E amores não gozados

– “Tá muito grande, mãe! Aqui tem material para dois posts!”.
– “Julia, não dá pra ser menor do que isso”.
– “Ninguém vai ler assim, tem que ser texto curto. Divide em 2, 3…”

É sempre assim quando tenho que escrever alguma coisa, como se dentro de mim morasse um Procusto me obrigando a deitar no seu leito. Esse bandido normalizador, personagem da mitologia grega, tinha uma cama de ferro exatamente do seu tamanho. O fofo oferecia sua hospitalidade aos viajantes perdidos e os convidava para passar a noite no seu leito. Se o infeliz fosse maior, ele cortava o que sobrasse; se fosse menor, esticava o pobre à força.

Vivo uma DR permanente com meu Procusto. Gosto de textos enxutos, mas penso escrevendo e escrevo para pensar, lutando com ideias que precisam de tempo e de espaço para nascer. É irritante o prazer mórbido dessa criatura ali à espreita, assistindo minha luta para caber em suas medidas inflexíveis.

Procusto é também o psicanalista que tenta fazer o paciente tornar-se conforme a norma e não conforme ele mesmo.
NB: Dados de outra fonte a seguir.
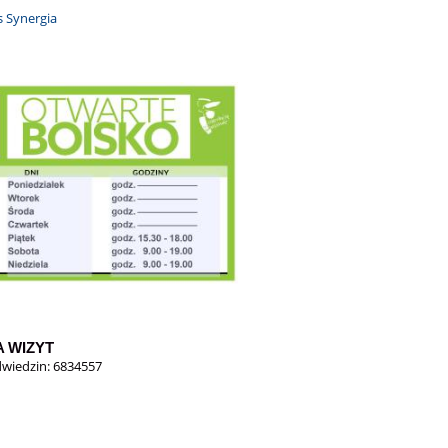
A WIZYT
dwiedzin: 6834557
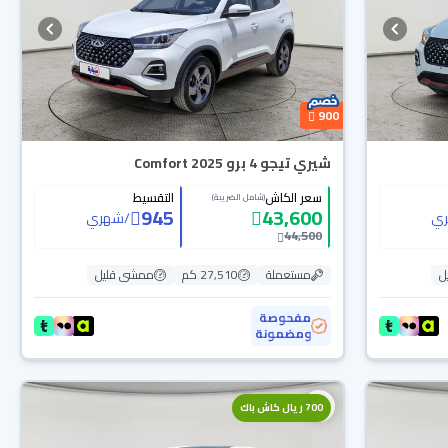
900
شيري تيجو 4 برو Comfort 2025
سعر الكاش
التقسيط
(شامل الضريبة)
945
43,600
ي
/
شهري
44,500
ل
مستعملة
27,510 كم
ممشى قليل
مفحوصة
ومضمونة
700 ريال كاش باك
Normalizador, ele força a barra para os outros caberem em suas medidas, encaixando-os em suas teorias e interpretações.

Procusto, enfim, é nossa imagem quando a impomos aos outros, coroando-as como a referência e a régua do mundo: “eu sou o modelo (da perfeição, ou do normal)”; viva como eu, seja como eu, com meus dogmas e meus preconceitos. E essa era e é uma das minhas questões quando comecei esse meu blogue Amores gozados. Como é que nos tornamos assim tão caretas, tão intransigentes depois de vivermos a turbulência dos costumes ocidentais da segunda metade do século vinte e de mais de 150 anos de psicanálise?
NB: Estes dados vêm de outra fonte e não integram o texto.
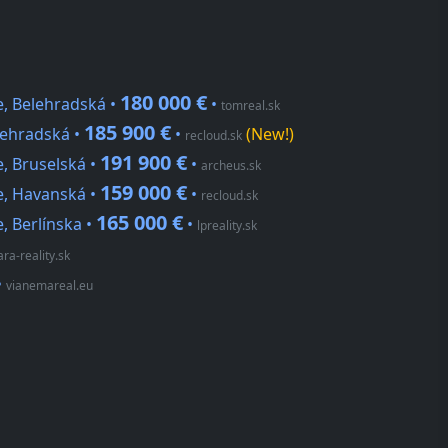
180 000 €
e, Belehradská •
•
tomreal.sk
185 900 €
lehradská •
•
(New!)
recloud.sk
191 900 €
e, Bruselská •
•
archeus.sk
159 000 €
ce, Havanská •
•
recloud.sk
165 000 €
, Berlínska •
•
lpreality.sk
ara-reality.sk
•
vianemareal.eu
Balançamos tabus falando sobre o que deveria ser calado; lutamos para mudar costumes, por liberdades sexuais e liberdade das mulheres; batalhamos, enfim, por valores diferentes num século que já tinha vivido duas guerras mundiais com o assassinato em massa do Holocausto. E ainda continuava sua marcha beligerante. Cantamos a paz com Woodstock e os hippies, vivemos os sonhos da contracultura e da sociedade alternativa que se espalharam pelo mundo ocidental buscando “paz e amor”, tentando parir uma vida movida por outros valores que não o frenesi do lucro, do dinheiro, do poder e das armas nucleares. Parecíamos mais interessados em criar do que em destruir, já tendo vivido o desprazer de conhecer o alcance do nosso poder de destruição que a guerra fria e a guerra do Vietnã insistiam em alimentar.

Os homens deixaram cabelos crescer e recusaram-se a lutar no Vietnã, mas muitos acabaram tendo que trocar suas guitarras pelas metralhadoras: ra-ta-tá-tá… As mulheres avançaram sobre espaços nos quais puderam sonhar novos sonhos além da família margarina, mas a maternidade, se não fosse evitada pela revolucionária pílula anticoncepcional que acabava de ser inventada, trazia o medo da escravidão à família e do confinamento doméstico. As que não a evitavam continuaram buscando meios de serem mães e mulheres diferentes de suas mães, tias e outras das gerações passadas, elas mesmas insatisfeitas e desejando para suas filhas uma vida diferente da que tiveram.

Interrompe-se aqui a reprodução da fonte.